What is expected: Below are records; how many of their lines contain "viewing"? Reply with the number and no other words.

Stored data entries
----------------
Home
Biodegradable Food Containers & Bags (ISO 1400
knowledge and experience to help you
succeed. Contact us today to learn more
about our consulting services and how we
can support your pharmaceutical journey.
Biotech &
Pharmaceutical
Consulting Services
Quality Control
----------------
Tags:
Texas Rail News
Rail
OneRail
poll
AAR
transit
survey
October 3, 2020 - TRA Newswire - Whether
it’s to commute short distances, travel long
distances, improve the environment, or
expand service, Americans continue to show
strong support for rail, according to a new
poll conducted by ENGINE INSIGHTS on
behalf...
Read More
----------------
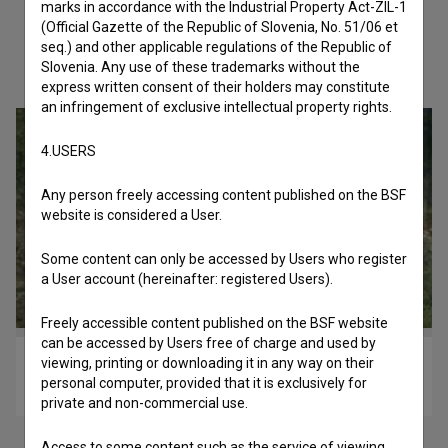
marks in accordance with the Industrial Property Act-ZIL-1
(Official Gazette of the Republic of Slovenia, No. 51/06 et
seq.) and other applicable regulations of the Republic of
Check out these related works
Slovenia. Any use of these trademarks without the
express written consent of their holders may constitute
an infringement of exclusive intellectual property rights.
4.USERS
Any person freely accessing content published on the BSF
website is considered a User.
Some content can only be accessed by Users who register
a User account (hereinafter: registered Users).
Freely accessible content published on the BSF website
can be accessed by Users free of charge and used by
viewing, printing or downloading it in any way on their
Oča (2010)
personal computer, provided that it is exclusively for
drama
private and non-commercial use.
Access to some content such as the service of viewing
----------------
Answer box: 2